WHAT IS EXPECTED: Copy out the lines of the records below, and only those lines, from the one with "blueberry-infused" through the one with "ranging from intricate", exactly as they appear.

(Page images and extracted text)
- - -
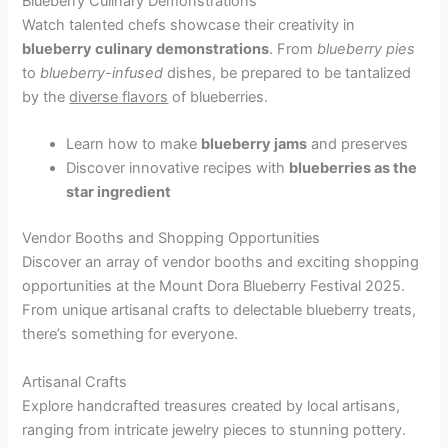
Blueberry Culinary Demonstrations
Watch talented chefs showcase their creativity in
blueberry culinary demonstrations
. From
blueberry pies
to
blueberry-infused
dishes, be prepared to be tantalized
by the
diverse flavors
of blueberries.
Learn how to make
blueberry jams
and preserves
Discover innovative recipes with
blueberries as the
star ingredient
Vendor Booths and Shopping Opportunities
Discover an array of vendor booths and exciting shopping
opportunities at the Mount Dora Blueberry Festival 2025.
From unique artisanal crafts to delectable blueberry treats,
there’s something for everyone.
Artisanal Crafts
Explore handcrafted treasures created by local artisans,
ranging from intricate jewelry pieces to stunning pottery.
- - -
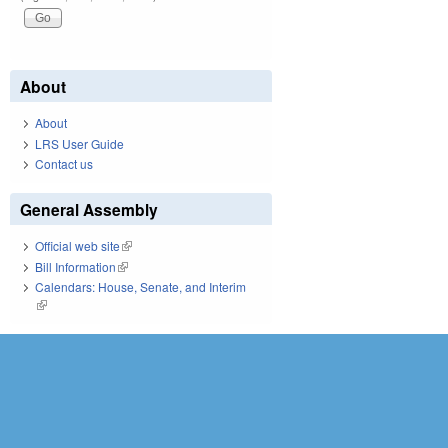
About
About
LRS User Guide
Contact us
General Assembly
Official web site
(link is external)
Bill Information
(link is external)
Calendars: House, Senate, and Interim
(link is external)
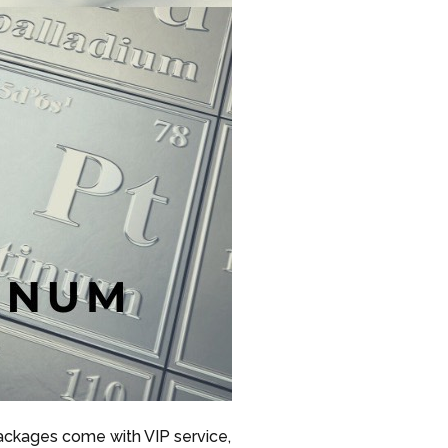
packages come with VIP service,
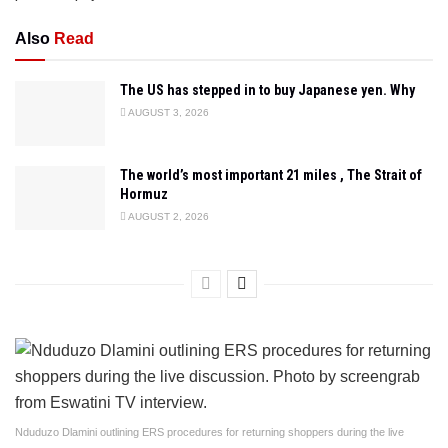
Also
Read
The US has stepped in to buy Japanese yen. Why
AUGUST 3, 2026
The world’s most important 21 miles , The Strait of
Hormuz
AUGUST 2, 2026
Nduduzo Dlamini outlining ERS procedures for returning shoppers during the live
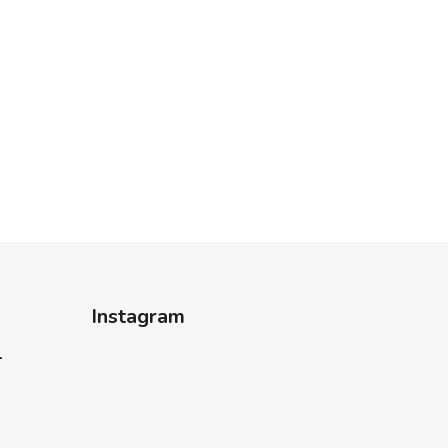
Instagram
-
- - -
WRITTEN REPLY:
blueberry-infused
dishes, be prepared to be tantalized
by the
diverse flavors
of blueberries.
Learn how to make
blueberry jams
and preserves
Discover innovative recipes with
blueberries as the
star ingredient
Vendor Booths and Shopping Opportunities
Discover an array of vendor booths and exciting shopping
opportunities at the Mount Dora Blueberry Festival 2025.
From unique artisanal crafts to delectable blueberry treats,
there’s something for everyone.
Artisanal Crafts
Explore handcrafted treasures created by local artisans,
ranging from intricate jewelry pieces to stunning pottery.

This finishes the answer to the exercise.